An ardent defense of the benefits of red wine was written by a group in Montpellier, France [JOURNAL OF NUTRITION 132:1207-1213 (2002)]. Using hamsters, the group demonstrated that red wine extract significantly reduces atherosclerotic fatty streaks in the aorta and that this effect is even greater when combined with ethanol. In contrast to studies that have usually shown increased plasma triglycerides due to ethanol in humans, this study showed reduced triglycerides. Most of the benefits of red wine extract were attributed to polyphenols (compounds with multiple hydroxylated benzene rings), also known to be very effective in preventing cancer. [For a good summary of grape phenolics see ANNALS OF THE NEW YORK ACADEMY OF SCIENCES 957:21-36 (2002)]. A phenol is a benzene ring with an alcohol (-OH) group that can act as an anti-oxidant by donating a hydrogen atom to a hydroxyl radical. A polyphenol is a molecule with many phenols and better antioxidant properties. However, all phenolic antioxidants (including Vitamin E) neutralize hydroxyl radicals by becoming weaker pro-oxidants — in contrast to an antioxidant like melatonin which donates electrons to hydroxyl radicals [JOURNAL OF PINEAL RESEARCH 32:135-142 (2002)].

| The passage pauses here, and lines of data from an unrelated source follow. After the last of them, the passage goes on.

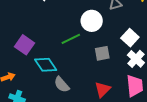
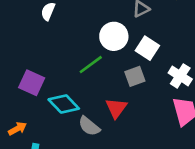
white square: (130, 38) -> (147, 48), moved
red triangle: (103, 89) -> (116, 108), moved

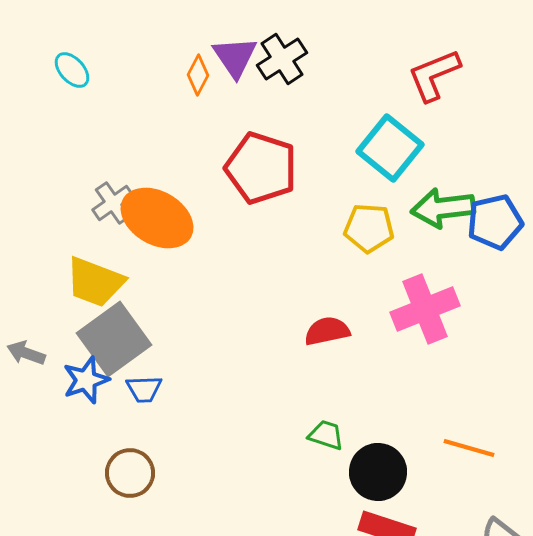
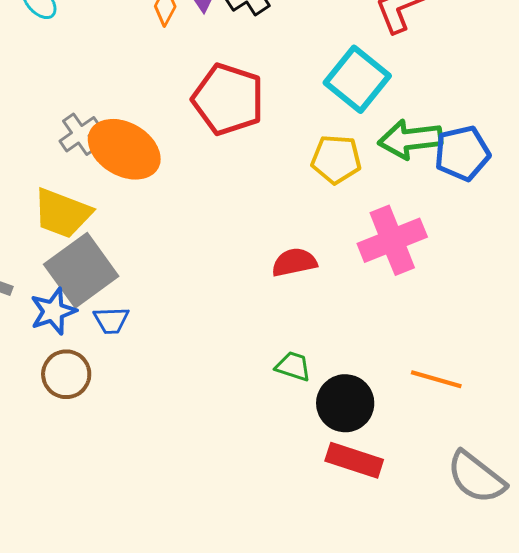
brown circle: (130, 473) -> (66, 374), moved

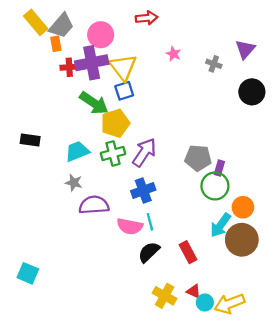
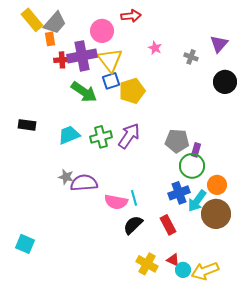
pink circle: (101, 35) -> (102, 31), moved
yellow pentagon: (115, 123) -> (132, 91), moved
gray star: (74, 183) -> (66, 177), moved
blue cross: (143, 190) -> (179, 193), moved

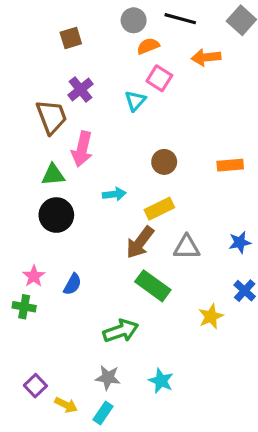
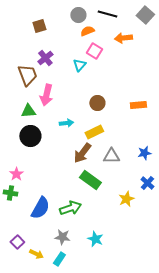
blue semicircle: (72, 284) -> (40, 208), moved, size x1.6

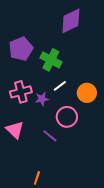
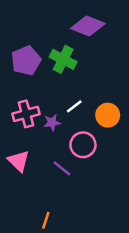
purple diamond: (71, 21) -> (88, 26), turned 48
green cross: (51, 60) -> (63, 59), moved

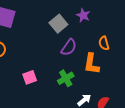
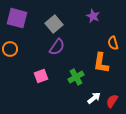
gray square: (58, 24) -> (54, 24), moved
purple semicircle: (69, 47) -> (57, 47), moved

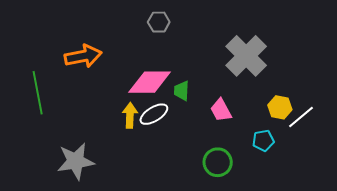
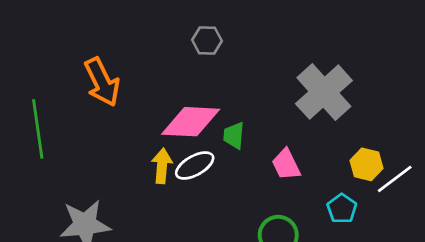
orange arrow: (83, 56) -> (102, 82), turned 72
cyan pentagon: (263, 141) -> (342, 209), turned -30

Resveratrol (trans-3,4',5-trihydroxystilbene), present in purple grape juice, peanuts and red wine, is known to be a modulator of lipid and lipoprotein synthesis. Resveratrol is also an antioxidant which can cross the blood-brain barrier to protect against brain ischemic injury [BRAIN RESEARCH 958:439-447 (2002)] (melatonin also crosses the blood-brain barrier). Andrew Waterhouse (a professor of hydroxyl chemistry — author of the grape phenolics paper cited above) has described resveratrol as "trendy and famous", adding "it is no better an antioxidant than the hundred or so other phenolic compounds in red wine". But Waterhouse himself adds to the pro-alcohol hype by referring to red wine rather than grapes or grape juice, as if children & teetotallers are excluded from the benefits. During fermentation, alcohol draws phenolics from grape seed & skin, resulting in a drink with 50% greater concentration of antioxidants. But there are plenty of fruits with more antioxidant capacity than red grapes, like blueberries, strawberries or raspberries — see THE COLOR CODE by Joseph, Nadeau & Underwood. Concerning red wine as a source of antioxidants, THE COLOR CODE quotes cancer expert Dr. John D. Potter: "Drink grape juice".
The greatest benefits of resveratrol may not be due to its antioxidant effects. Mice fed a high-calorie diet who were supplemented with resveratrol (equivalent to 2,000 milligrams per day in a 200 pound human — more than 300 times the amount found in a glass of red wine) showed physiology similar to mice fed a standard diet. Unlike mice fed a high-calorie diet who did not receive resveratrol, the resveratrol-supplemented mice showed insulin sensitivity, IGF−1 levels, motor function, mitochondrial number and survival comparable to mice fed a standard diet [NATURE; Baur,JA; 444(7117):337-342 (2006)]. Because of these results and because resveratrol enhances SIRT1 activity it is suggested that resveratrol mimics the effects of Calorie Restriction with Adequate Nutrition — although a better suggestion might be opposing some of the health effects of the metabolic syndrome.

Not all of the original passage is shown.